Description of Output Files

source/extract_mesh.py: code source to create the set of MeSH qualifiers from PubMed
source/generate_matrices.py: Generate the dataset for the modeling part. Each line is the tuple (relation_matrix, label) where relation_matrix is a (89, 89) matrix.
- Current Statistics:
  - Dataset Size and shape: 46469, (46469, 89, 89)
  - Labels: 195 Unique, and 5 Grouped Labels (see details on our paper)
  - Labels Set Shape: (46469,)
source/main.py: Download our existing data set and return a tuple of arrays: (train_data, train_labels), (dev_data, dev_labels) and (test_data, test_labels)
- Train Set: (33457, 89, 89)
- Dev Set: (13012, 89, 89)
- Test Set: (9294, 89, 89)
  - All files are file are automatically downloaded if they not not exist already
  - The grouped labels are obtained mergin all first-level relations types to second-level relations.

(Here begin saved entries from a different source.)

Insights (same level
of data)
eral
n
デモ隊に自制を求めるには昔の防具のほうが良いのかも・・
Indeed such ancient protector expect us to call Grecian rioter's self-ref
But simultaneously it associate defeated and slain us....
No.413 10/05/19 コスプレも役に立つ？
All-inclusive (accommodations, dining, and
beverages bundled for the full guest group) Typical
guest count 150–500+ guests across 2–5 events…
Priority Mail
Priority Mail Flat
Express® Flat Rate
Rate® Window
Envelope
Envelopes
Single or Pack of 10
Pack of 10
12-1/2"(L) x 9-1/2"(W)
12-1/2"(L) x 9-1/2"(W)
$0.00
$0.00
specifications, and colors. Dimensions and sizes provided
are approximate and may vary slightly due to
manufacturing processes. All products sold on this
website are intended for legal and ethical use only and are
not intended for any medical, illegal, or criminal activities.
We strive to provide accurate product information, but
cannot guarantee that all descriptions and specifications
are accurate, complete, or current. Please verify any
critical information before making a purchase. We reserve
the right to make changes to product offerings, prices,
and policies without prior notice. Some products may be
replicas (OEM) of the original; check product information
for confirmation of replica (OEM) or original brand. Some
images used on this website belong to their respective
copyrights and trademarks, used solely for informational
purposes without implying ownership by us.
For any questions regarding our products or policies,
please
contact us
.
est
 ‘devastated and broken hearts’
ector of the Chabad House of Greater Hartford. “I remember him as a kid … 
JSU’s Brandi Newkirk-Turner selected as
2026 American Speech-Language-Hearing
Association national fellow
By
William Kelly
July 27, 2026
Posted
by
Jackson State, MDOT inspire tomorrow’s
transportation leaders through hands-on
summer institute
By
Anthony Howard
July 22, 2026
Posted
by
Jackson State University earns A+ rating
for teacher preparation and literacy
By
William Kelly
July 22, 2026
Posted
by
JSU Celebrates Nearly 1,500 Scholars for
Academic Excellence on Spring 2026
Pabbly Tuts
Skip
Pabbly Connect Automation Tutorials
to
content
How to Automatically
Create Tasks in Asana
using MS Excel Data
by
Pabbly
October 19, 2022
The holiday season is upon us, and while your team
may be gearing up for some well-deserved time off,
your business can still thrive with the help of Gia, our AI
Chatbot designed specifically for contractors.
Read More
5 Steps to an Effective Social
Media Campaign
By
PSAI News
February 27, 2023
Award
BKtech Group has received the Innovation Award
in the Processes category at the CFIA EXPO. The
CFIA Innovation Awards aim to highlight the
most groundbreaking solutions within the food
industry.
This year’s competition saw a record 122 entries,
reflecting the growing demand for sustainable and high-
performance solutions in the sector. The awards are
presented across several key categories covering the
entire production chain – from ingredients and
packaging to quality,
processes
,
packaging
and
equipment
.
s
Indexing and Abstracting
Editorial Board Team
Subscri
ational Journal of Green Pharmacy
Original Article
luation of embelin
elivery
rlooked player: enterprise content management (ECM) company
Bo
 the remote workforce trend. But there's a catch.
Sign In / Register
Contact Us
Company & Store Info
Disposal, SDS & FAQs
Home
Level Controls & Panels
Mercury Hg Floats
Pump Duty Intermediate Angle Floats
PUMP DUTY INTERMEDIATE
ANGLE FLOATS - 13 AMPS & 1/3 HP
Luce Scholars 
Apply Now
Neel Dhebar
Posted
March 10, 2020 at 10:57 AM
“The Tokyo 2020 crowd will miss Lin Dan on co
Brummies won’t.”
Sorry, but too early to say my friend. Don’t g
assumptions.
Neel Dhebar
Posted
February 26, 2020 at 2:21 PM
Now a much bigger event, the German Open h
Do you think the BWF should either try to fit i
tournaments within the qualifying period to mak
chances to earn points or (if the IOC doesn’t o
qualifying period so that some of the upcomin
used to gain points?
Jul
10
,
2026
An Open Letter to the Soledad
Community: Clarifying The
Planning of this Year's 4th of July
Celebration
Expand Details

They are also automatically downloaded

models/NeuralNets/*: contains training and validation source code for the D-Modeel in our work (a Fully Connected Nueral Network). Both models are trained with 195 classes and 5 grouped classes
models/ConvNets/*: contains training and validation source code for the C-Net model in our work ( a convolutional neural network). Both models are trained with 195 classes and 5 grouped classes.
models/TradiMlModels: Traditional ML models like SVM.
models/get_pretrained_weights.py: Download pretrained weights of neural nets.

All the codes use to compute the Integrated Gradients for feature analysis are in the evaluation section of each model's code.
Note that training and evaluation for the C-Net moodel was done in the same notebook.
Also, we only did extensive feature analysis for the 5 grouped-classes.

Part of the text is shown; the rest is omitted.